[Start of section]

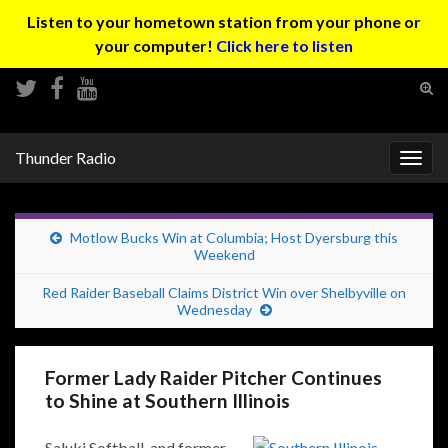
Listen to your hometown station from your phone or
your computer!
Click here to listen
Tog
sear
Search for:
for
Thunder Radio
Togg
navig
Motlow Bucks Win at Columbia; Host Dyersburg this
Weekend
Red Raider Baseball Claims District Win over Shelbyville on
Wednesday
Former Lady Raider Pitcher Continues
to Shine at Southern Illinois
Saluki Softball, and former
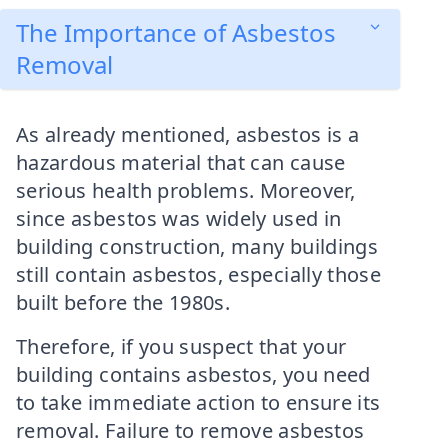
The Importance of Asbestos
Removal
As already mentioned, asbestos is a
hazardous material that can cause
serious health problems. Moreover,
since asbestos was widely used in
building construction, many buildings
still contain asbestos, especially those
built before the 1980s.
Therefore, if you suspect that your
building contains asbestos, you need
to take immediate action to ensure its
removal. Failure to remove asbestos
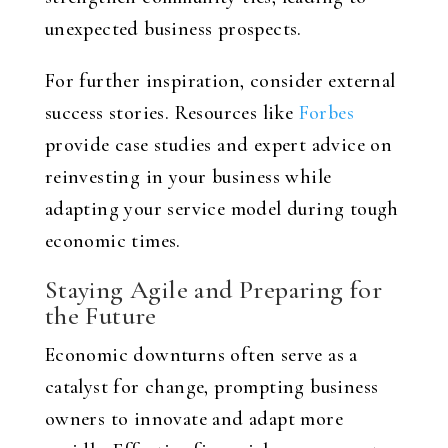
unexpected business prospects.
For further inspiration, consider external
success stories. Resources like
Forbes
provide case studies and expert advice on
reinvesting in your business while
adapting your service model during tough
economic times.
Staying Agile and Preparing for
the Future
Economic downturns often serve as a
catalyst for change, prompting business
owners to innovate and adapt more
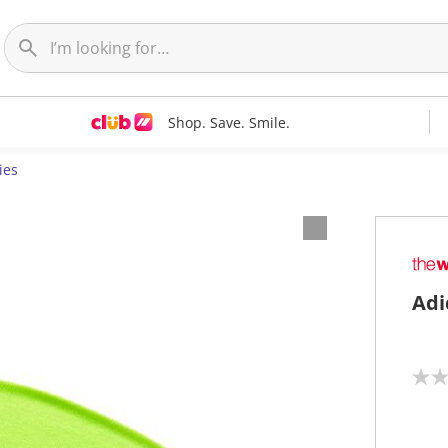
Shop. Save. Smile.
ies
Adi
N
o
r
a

[End of section]

> PROBLEM STATEMENT: Determine which lines above include the word "that", and report those lines in full.

> SOLUTION FOR THIS PROBLEM:
hazardous material that can cause
Therefore, if you suspect that your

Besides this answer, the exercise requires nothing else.